Play is about FUN! So many people treat play as an exercise, it’s not an exercise its PLAY! So lose your inhibitions, get silly, go wild, get on your hands and knees, play hide and seek, run and dance and lose yourself like no one is watching!
It’s gotta be a FUN time not a LONG time!
So how long should a play session be? Well how long is too long? What’s a good time? How long is a piece of string? Play is something that is fast and fun, remember it doesn’t need to be a duration thing, short and sweet and engaged is the key to success! You need to keep the engagement up and remember that 30 seconds of pure bliss is better than 2 minutes of average energy! Don’t time your sessions rigidly, but do keep an eye on them and always try to keep them spontaneous! Spontaneity is super for creating more awesomeness!
LOWER the pressure!
So many people pressure play, stress it out and in ways that you are not even aware sometimes! Give your dog easy wins, let them lead the game, dance with your dog, try to make it action packed but not over facing, now that’s a fine art and a balancing act! If your dog doesn’t want to play then give him some down time and chill. Try again later, and adapt the arousal to suit but don’t over pressure and don’t stress your dog or yourself trying to make it happen. It really needs to feel good. I have learnt this most of all with my cocker spaniels who are not chase driven… they need to be in the mood!

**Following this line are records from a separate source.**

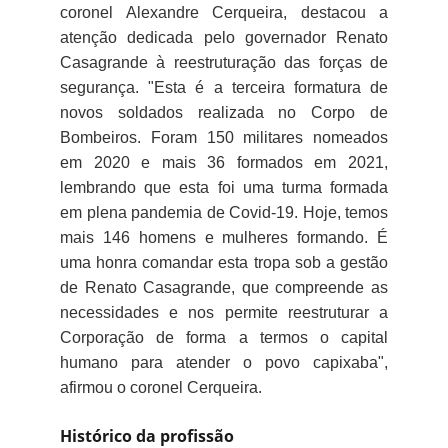
coronel Alexandre Cerqueira, destacou a
atenção dedicada pelo governador Renato
Casagrande à reestruturação das forças de
segurança. "Esta é a terceira formatura de
novos soldados realizada no Corpo de
Bombeiros. Foram 150 militares nomeados
em 2020 e mais 36 formados em 2021,
lembrando que esta foi uma turma formada
em plena pandemia de Covid-19. Hoje, temos
mais 146 homens e mulheres formando. É
uma honra comandar esta tropa sob a gestão
de Renato Casagrande, que compreende as
necessidades e nos permite reestruturar a
Corporação de forma a termos o capital
humano para atender o povo capixaba",
afirmou o coronel Cerqueira.
Histórico da profissão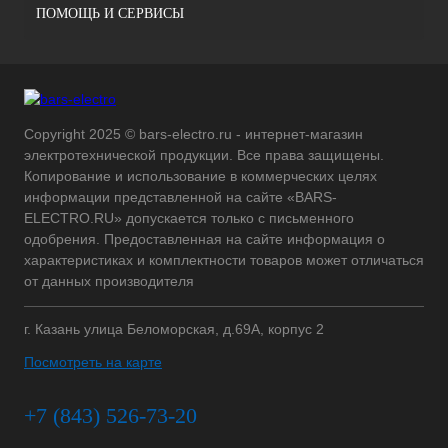
ПОМОЩЬ И СЕРВИСЫ
Copyright 2025 © bars-electro.ru - интернет-магазин
электротехнической продукции. Все права защищены.
Копирование и использование в коммерческих целях
информации представленной на сайте «BARS-
ELECTRO.RU» допускается только с письменного
одобрения. Предоставленная на сайте информация о
характеристиках и комплектности товаров может отличаться
от данных производителя
г. Казань улица Беломорская, д.69А, корпус 2
Посмотреть на карте
+7 (843) 526-73-20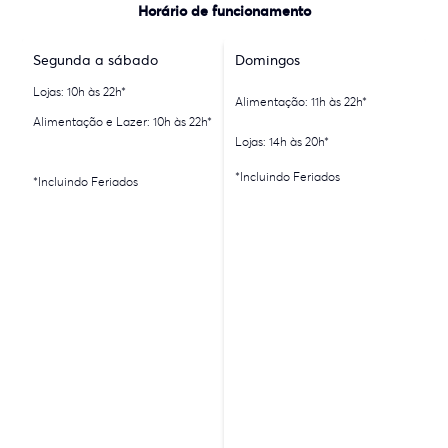
Horário de funcionamento
Segunda a sábado
Domingos
Lojas: 10h às 22h*
Alimentação: 11h às 22h*
Alimentação e Lazer: 10h às 22h*
Lojas: 14h às 20h*
*Incluindo Feriados
*Incluindo Feriados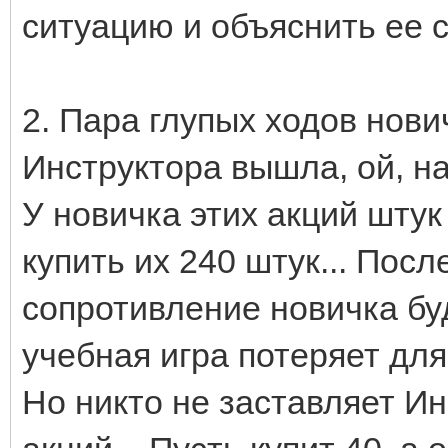
ситуацию и объяснить ее 
2. Пара глупых ходов нович
Инструктора вышла, ой, на
У новичка этих акций штук
купить их 240 штук... Посл
сопротивление новичка бу
учебная игра потеряет для 
Но никто не заставляет Ин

Let your relationship grow with trust!
We want to build big hearts and unbreakable bonds through relationship and trust. Make the game or the chase challenging but achievable for your dog, look after them in the game and make sure that you are in it together. Neither of you are winning or losing you are enjoying spending some good time together. Make sure you play safely and fairly and look after that element of trust between you!
Stay on task….
Remember animation and activation action in all things play! Stay engaging and stay on task, with play you need to become the creator and the innovator of the game and when you are playing give your dog all of yourself. For example sometimes I’m playing around the competition arena with one of my dogs and someone will come up to me with questions or friendly things to say, but I politely let them know I’m busy and will catch up with them really soon!
Try to give your dog your time, after all he is giving you his. And you are building up that trust step by step!